The crowd surge is South Korea's deadliest disaster since the 2014 ferry sinking that killed 304 people and exposed the country's lax safety rules and regulatory failures. Saturday's crowd surge has subsequently raised public questions about what South Korea has done to prevent human-made disasters.

After the Itaewon disaster, police launched a 475-member task force to find its cause.

Senior police officer Nam Gu-Jun told reporters Monday that officers have obtained videos taken by about 50 security cameras in the area and were analyzing video clips posted on social media.
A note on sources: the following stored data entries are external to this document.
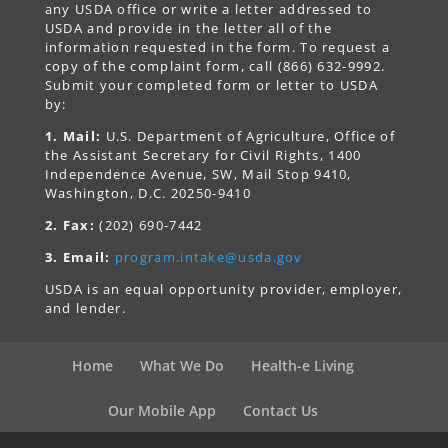
any USDA office or write a letter addressed to
USDA and provide in the letter all of the
information requested in the form. To request a
copy of the complaint form, call (866) 632-9992.
Submit your completed form or letter to USDA
by:
1. Mail:
U.S. Department of Agriculture, Office of
the Assistant Secretary for Civil Rights, 1400
Independence Avenue, SW, Mail Stop 9410,
Washington, D.C. 20250-9410
2. Fax:
(202) 690-7442
3. Email:
program.intake@usda.gov
USDA is an equal opportunity provider, employer,
and lender.
Home
What We Do
Health-e Living
Our Mobile App
Contact Us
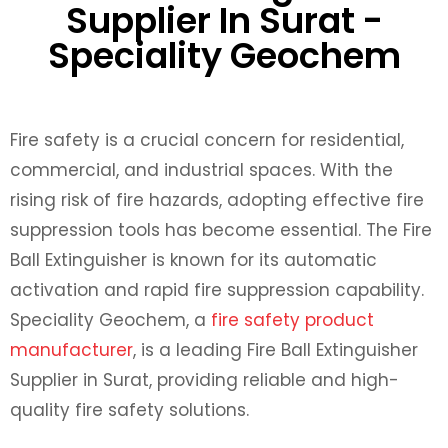
Supplier In Surat -
Speciality Geochem
Fire safety is a crucial concern for residential,
commercial, and industrial spaces. With the
rising risk of fire hazards, adopting effective fire
suppression tools has become essential. The Fire
Ball Extinguisher is known for its automatic
activation and rapid fire suppression capability.
Speciality Geochem, a
fire safety product
manufacturer
, is a leading Fire Ball Extinguisher
Supplier in Surat, providing reliable and high-
quality fire safety solutions.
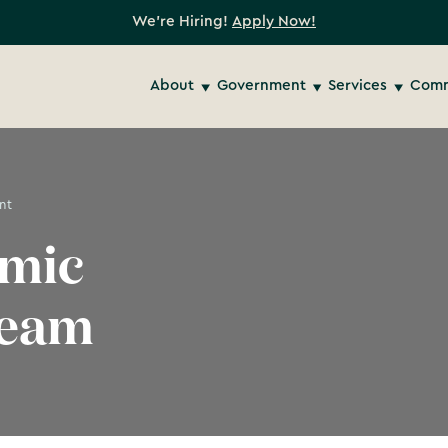
We're Hiring!
Apply Now!
About
Government
Services
Comm
nt
omic
Team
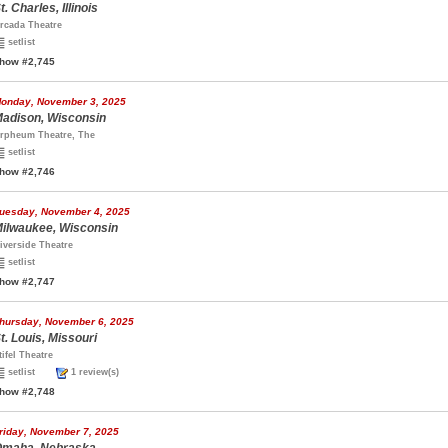
t. Charles, Illinois
rcada Theatre
setlist
how #2,745
onday, November 3, 2025
adison, Wisconsin
rpheum Theatre, The
setlist
how #2,746
uesday, November 4, 2025
ilwaukee, Wisconsin
iverside Theatre
setlist
how #2,747
hursday, November 6, 2025
t. Louis, Missouri
tifel Theatre
setlist
1 review(s)
how #2,748
riday, November 7, 2025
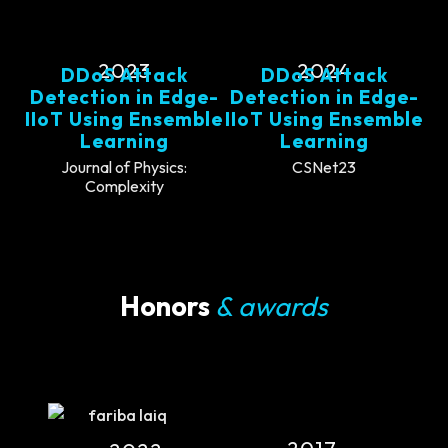
2023
2024
DDoS Attack
DDoS Attack
Detection in Edge-
Detection in Edge-
IIoT Using Ensemble
IIoT Using Ensemble
Learning
Learning
Journal of Physics:
CSNet23
Complexity
Honors
& awards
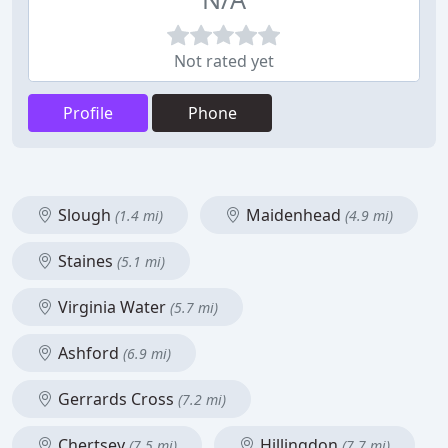
Not rated yet
Profile
Phone
Slough
Maidenhead
(1.4 mi)
(4.9 mi)
Staines
(5.1 mi)
Virginia Water
(5.7 mi)
Ashford
(6.9 mi)
Gerrards Cross
(7.2 mi)
Chertsey
Hillingdon
(7.5 mi)
(7.7 mi)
Nam said police have also interviewed more than 40 witnesses and survivors so far.

Police said they had sent 137 officers to maintain order during Halloween festivities on Saturday, much more than the 34-90 officers mobilized in 2017, 2018 and 2019 before the pandemic. But some observers questioned whether the 137 officers were enough to handle the estimated 100,00 people gathered Saturday in Itaewon.

Adding more questions about the role of police was the fact that they sent 7,000 officers to another part of Seoul earlier Saturday to monitor dueling protests involving tens of thousands of people. Police also acknowledged that the 137 officers dispatched to Itaewon were primarily assigned to monitor crime, with a particular focus on narcotics use — not the crowd control.

The death toll could rise as officials said that 29 of the injured were in serious condition. The dead included some 26 foreign nationals from Iran, China, Russia, the United States, Japan and elsewhere.

President Yoon asked officials to provide the same government support to the bereaved families of the foreign victims as to South Korean dead and injured people. He also thanked many world leaders for sending condolence messages over the disaster.

The Itaewon area, known for its expat-friendly, cosmopolitan atmosphere, is the country's hottest spot for Halloween-themed events and parties, with young South Koreans taking part in costume competitions at bars, clubs and restaurants. Saturday's gathering of the estimated 100,000 people in Itaewon was the biggest Halloween celebration in the area since the pandemic began.

Halloween festivities in Itaewon have no official organizers. South Korean police said Monday they don't have any specific procedures for handling incidents such as crowd surges during an event that has no organizers.